Now, Miss E is not swimming laps around the pool...she's only five. Yep, she turned five this summer...my little girl is growing up sooooooo fast and kindergarten is just around the corner. So Miss E has taken to swimming and is loving her class, she has been doing so good. I love watching her, there are only five girls in her class so I am able to watch each little personality as they spend 35 minutes in the water splashing and jumping their little hearts out. It's just too cute!


One of the girls is a die hard doggie paddler...this kid just paddles her heart out doing little circles in the pool, and she rarely listens to her swim instructor! In fact the other girls will be doing an activity and this one is off heading in the other direction, it's as if she is in her own little world. Then there's the little girl who is always fearless, she will jump off any ledge, dunk her head over and over or fly down a water slide head first!!! So many personalities...my Miss E, well she is the cautious one. She is always within a few feet of her instructor listening intently and hanging on to every word. She follows his direction well, but if it's something that scares her she immediately goes into negotiation mode...he wanted the girls to jump into a hula hoop looking thing off the side of the pool, all the girls did it but Miss E made him hold her hands while she jumped and she was very careful not to let her head go under the water.


Then there was the day when the girls were supposed to dip their heads under the water, well Miss E would only put her face down while holding her nose and she wouldn't let her ears go under water...like I said, she's very cautious. It was funny, on the first day of swim class her instructor told the girls "If something is too scary for you, you don't have to do it." So later that day I was asking her why she wouldn't dunk her head in the water, you know what she said? Word for word..."My teacher said if something is too scary for me then I don't have to do it mommy" She's a smart one!


I love that she is cautious...it makes me feel good that she won't try anything too dangerous, she is my timid one and she takes her time with everything, always asking lots of questions. Every child has their very own unique personality, I try to help hers blossom and not force anything on her...although after her first class was over she did say she didn't want to swim anymore. All that I asked was that she finish her week out and give it some time and guess what...after day two she was IN LOVE WITH SWIMMING!!!

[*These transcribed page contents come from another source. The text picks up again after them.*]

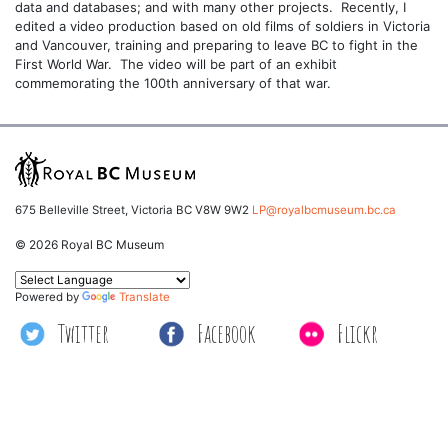
data and databases; and with many other projects. Recently, I
edited a video production based on old films of soldiers in Victoria
and Vancouver, training and preparing to leave BC to fight in the
First World War. The video will be part of an exhibit
commemorating the 100th anniversary of that war.
675 Belleville Street, Victoria BC V8W 9W2
LP@royalbcmuseum.bc.ca
© 2026 Royal BC Museum
Powered by
Translate
Twitter
Facebook
Flickr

So far her numbers have been great, I don't think she is in the water long enough or excerpting too much energy for it to have a big impact on her blood sugar...thank goodness! We have been very careful before each class, I check her blood sugar right before class starts and I make sure we have plenty of snacks on hand...but so far it has gone great without any problems, no lows and no major high bg's. She only has one more week of lessons and she is already asking when she will be taking more classes...UH OH, what have I just started here :) I may have a future swimmer on my hands!

Thursday, July 22, 2010

Kindergarten

I'm still here...really, I am!


Life has been very, VERY busy! I don't see it slowing down anytime soon...in fact, I feel like life is going to be pretty hectic for me in the near future. Miss E will be starting kindergarten in about a month...my heart is racing as I sit here and write the words. I know that this is a wonderful thing, one that I do look forward to...but I am also dreading it. Is that even possible?! Looking forward to something and in the same sentence dreading it?!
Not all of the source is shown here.